SOCRadar's Key Findings
SOCRadar's investigation into the FortiBleed campaign revealed several critical details about the operation's scope and methodology. The security firm identified multiple compromised FortiGate devices across different regions, all showing signs of the same custom sniffer tooling. The consistency of the tools and tactics across geographically dispersed targets strongly suggests a single, coordinated threat actor rather than opportunistic attacks by separate groups.
The research also highlighted the challenge that blue teams face when trying to detect this type of attack. Because the sniffer operates passively and does not generate significant anomalous traffic itself, standard intrusion detection systems may fail to flag the activity. Detection often requires deep inspection of device logs, firmware integrity checks, and behavioral analysis — capabilities that many organizations lack or do not apply consistently to their network appliances.
How Organizations Can Protect Themselves
The FortiBleed campaign underscores the urgent need for organizations to take the security of their network perimeter devices seriously. Recommended protective measures include the following:
- Patch promptly and consistently. Apply all available Fortinet security updates as quickly as operationally feasible. Many FortiBleed victims were running outdated firmware containing known vulnerabilities.
- Audit device configurations regularly. Review FortiGate configuration files and running processes for unauthorized changes or unexpected software components.

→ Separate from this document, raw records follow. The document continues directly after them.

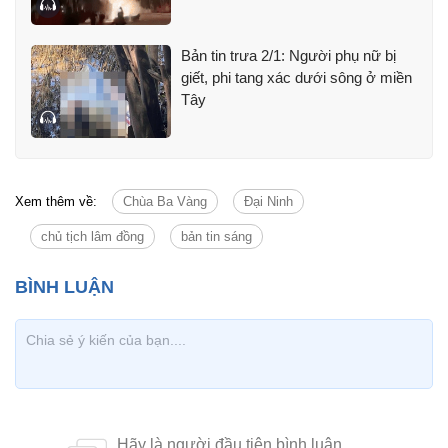
Bản tin trưa 2/1: Người phụ nữ bị
giết, phi tang xác dưới sông ở miền
Tây
Xem thêm về:
Chùa Ba Vàng
Đại Ninh
chủ tịch lâm đồng
bản tin sáng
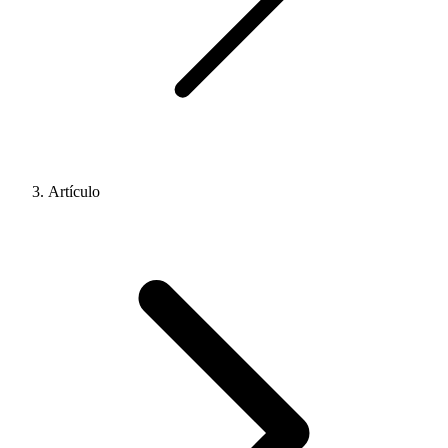
Artículo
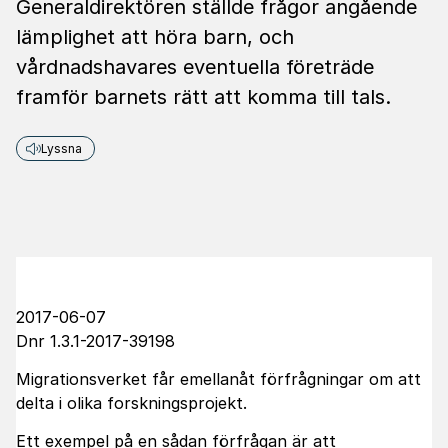
Generaldirektören ställde frågor angående
lämplighet att höra barn, och
vårdnadshavares eventuella företräde
framför barnets rätt att komma till tals.
Lyssna
2017-06-07
Dnr 1.3.1-2017-39198
Migrationsverket får emellanåt förfrågningar om att
delta i olika forskningsprojekt.
Ett exempel på en sådan förfrågan är att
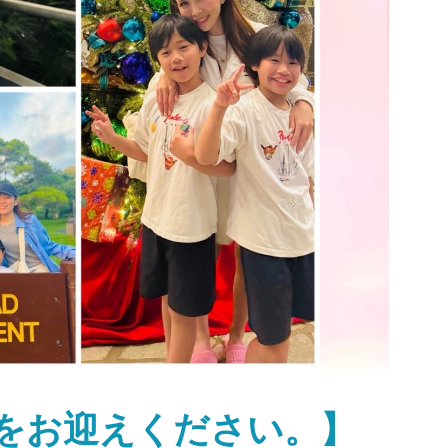
をお迎えください。】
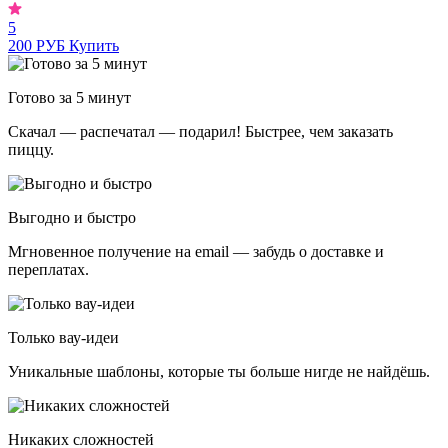
5
200 РУБ
Купить
Готово за 5 минут
Скачал — распечатал — подарил! Быстрее, чем заказать
пиццу.
Выгодно и быстро
Мгновенное получение на email — забудь о доставке и
переплатах.
Только вау-идеи
Уникальные шаблоны, которые ты больше нигде не найдёшь.
Никаких сложностей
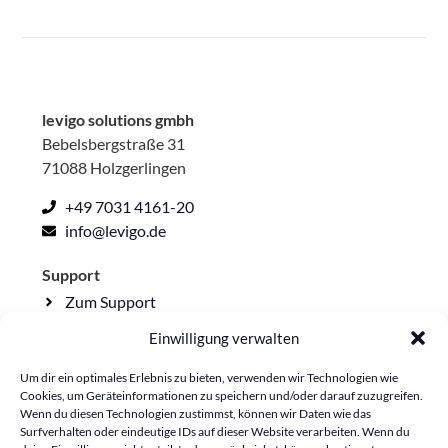
levigo solutions gmbh
Bebelsbergstraße 31
71088 Holzgerlingen
+49 7031 4161-20
info@levigo.de
Support
Zum Support
Einwilligung verwalten
Rechtliche Seiten
Impressum
Um dir ein optimales Erlebnis zu bieten, verwenden wir Technologien wie
Cookies, um Geräteinformationen zu speichern und/oder darauf zuzugreifen.
Datenschutzerklärung
Wenn du diesen Technologien zustimmst, können wir Daten wie das
Surfverhalten oder eindeutige IDs auf dieser Website verarbeiten. Wenn du
Lieferkettensorgfalt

- Restrict management interface access. Limit access to device management interfaces to trusted IP addresses and enforce multi-factor authentication wherever possible.
- Monitor for indicators of compromise. Use SOCRadar's published indicators of compromise and threat intelligence feeds to hunt for FortiBleed-related activity on your network.
- Conduct firmware integrity verification. Regularly verify that device firmware has not been tampered with, as some advanced attackers modify firmware to achieve persistence that survives standard remediation efforts.
- Rotate credentials aggressively. If a compromise is suspected, immediately rotate all credentials that may have been exposed, including VPN accounts, administrative passwords, and service account tokens.
The Broader Implications for Network Security
The FortiBleed campaign is a stark reminder that network security appliances — the very devices organizations rely on to protect their perimeters — are themselves high-value targets that require rigorous security management. Too often, firewalls, VPN gateways, and similar devices are deployed and then left largely unmonitored, treated as fixed infrastructure rather than as attack surfaces that demand continuous attention.
As threat actors grow increasingly sophisticated in their targeting of perimeter devices, organizations must evolve their security programs to match. This means integrating network appliances into vulnerability management programs, extending endpoint detection and response philosophies to cover network hardware, and ensuring that threat intelligence pertaining to platforms like FortiGate is acted upon quickly when new campaigns are identified.
The FortiBleed campaign is not an isolated incident. It is part of a growing trend of persistent, intelligence-driven attacks against network infrastructure. Understanding how these attacks work — and responding with both urgency and rigor — is essential for any organization serious about protecting its most sensitive data and systems.